Task requirements
Print every line of the records below exactly as it reads.

Page segmentation data:
.....

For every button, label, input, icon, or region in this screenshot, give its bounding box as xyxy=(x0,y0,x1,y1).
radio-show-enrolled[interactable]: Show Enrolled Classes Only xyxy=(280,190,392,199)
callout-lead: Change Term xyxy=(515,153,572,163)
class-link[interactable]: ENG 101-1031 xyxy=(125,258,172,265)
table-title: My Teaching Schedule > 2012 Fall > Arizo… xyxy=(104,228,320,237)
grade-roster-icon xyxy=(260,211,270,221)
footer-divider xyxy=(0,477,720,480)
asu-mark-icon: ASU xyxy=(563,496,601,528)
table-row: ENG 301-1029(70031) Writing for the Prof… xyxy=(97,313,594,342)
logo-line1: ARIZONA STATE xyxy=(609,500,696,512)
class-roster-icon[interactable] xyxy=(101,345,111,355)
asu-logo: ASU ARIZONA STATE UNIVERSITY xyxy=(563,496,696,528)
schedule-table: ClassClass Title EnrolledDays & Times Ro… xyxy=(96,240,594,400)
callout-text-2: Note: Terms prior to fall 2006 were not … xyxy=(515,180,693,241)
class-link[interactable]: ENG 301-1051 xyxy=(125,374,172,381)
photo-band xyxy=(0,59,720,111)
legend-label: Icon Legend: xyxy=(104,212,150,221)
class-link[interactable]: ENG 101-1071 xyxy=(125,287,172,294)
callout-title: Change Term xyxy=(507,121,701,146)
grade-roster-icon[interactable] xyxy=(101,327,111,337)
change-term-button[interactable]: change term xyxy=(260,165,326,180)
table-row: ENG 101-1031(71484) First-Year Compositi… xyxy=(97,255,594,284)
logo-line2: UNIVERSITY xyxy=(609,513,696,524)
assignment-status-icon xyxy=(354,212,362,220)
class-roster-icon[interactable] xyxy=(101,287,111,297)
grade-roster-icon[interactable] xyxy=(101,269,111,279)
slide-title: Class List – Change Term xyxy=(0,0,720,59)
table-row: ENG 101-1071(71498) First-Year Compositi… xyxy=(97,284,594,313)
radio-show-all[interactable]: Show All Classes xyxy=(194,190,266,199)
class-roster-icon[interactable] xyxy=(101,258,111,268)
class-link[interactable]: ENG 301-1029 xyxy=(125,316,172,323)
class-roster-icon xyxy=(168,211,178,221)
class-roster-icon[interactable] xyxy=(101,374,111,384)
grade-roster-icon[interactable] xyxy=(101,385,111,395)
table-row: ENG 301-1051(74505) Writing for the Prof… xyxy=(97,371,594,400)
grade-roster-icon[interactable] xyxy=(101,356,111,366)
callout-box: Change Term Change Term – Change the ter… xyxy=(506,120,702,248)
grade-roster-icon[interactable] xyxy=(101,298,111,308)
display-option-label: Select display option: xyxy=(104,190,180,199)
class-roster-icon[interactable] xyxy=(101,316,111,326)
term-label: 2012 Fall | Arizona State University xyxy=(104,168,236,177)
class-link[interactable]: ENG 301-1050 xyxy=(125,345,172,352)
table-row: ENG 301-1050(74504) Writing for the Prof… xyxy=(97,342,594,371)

.....

Exercise output
For every button, label, input, icon, or region in this screenshot, give its bounding box as xyxy=(x0,y0,x1,y1).
radio-show-enrolled[interactable]: Show Enrolled Classes Only xyxy=(280,190,392,199)
callout-lead: Change Term xyxy=(515,153,572,163)
class-link[interactable]: ENG 101-1031 xyxy=(125,258,172,265)
table-title: My Teaching Schedule > 2012 Fall > Arizo… xyxy=(104,228,320,237)
grade-roster-icon xyxy=(260,211,270,221)
footer-divider xyxy=(0,477,720,480)
asu-mark-icon: ASU xyxy=(563,496,601,528)
table-row: ENG 301-1029(70031) Writing for the Prof… xyxy=(97,313,594,342)
logo-line1: ARIZONA STATE xyxy=(609,500,696,512)
class-roster-icon[interactable] xyxy=(101,345,111,355)
asu-logo: ASU ARIZONA STATE UNIVERSITY xyxy=(563,496,696,528)
schedule-table: ClassClass Title EnrolledDays & Times Ro… xyxy=(96,240,594,400)
callout-text-2: Note: Terms prior to fall 2006 were not … xyxy=(515,180,693,241)
class-link[interactable]: ENG 301-1051 xyxy=(125,374,172,381)
photo-band xyxy=(0,59,720,111)
legend-label: Icon Legend: xyxy=(104,212,150,221)
class-link[interactable]: ENG 101-1071 xyxy=(125,287,172,294)
callout-title: Change Term xyxy=(507,121,701,146)
grade-roster-icon[interactable] xyxy=(101,327,111,337)
change-term-button[interactable]: change term xyxy=(260,165,326,180)
table-row: ENG 101-1031(71484) First-Year Compositi… xyxy=(97,255,594,284)
logo-line2: UNIVERSITY xyxy=(609,513,696,524)
assignment-status-icon xyxy=(354,212,362,220)
class-roster-icon[interactable] xyxy=(101,287,111,297)
grade-roster-icon[interactable] xyxy=(101,269,111,279)
slide-title: Class List – Change Term xyxy=(0,0,720,59)
table-row: ENG 101-1071(71498) First-Year Compositi… xyxy=(97,284,594,313)
radio-show-all[interactable]: Show All Classes xyxy=(194,190,266,199)
class-roster-icon[interactable] xyxy=(101,258,111,268)
class-link[interactable]: ENG 301-1029 xyxy=(125,316,172,323)
class-roster-icon xyxy=(168,211,178,221)
class-roster-icon[interactable] xyxy=(101,374,111,384)
grade-roster-icon[interactable] xyxy=(101,385,111,395)
table-row: ENG 301-1051(74505) Writing for the Prof… xyxy=(97,371,594,400)
grade-roster-icon[interactable] xyxy=(101,356,111,366)
callout-box: Change Term Change Term – Change the ter… xyxy=(506,120,702,248)
grade-roster-icon[interactable] xyxy=(101,298,111,308)
display-option-label: Select display option: xyxy=(104,190,180,199)
class-roster-icon[interactable] xyxy=(101,316,111,326)
term-label: 2012 Fall | Arizona State University xyxy=(104,168,236,177)
class-link[interactable]: ENG 301-1050 xyxy=(125,345,172,352)
table-row: ENG 301-1050(74504) Writing for the Prof… xyxy=(97,342,594,371)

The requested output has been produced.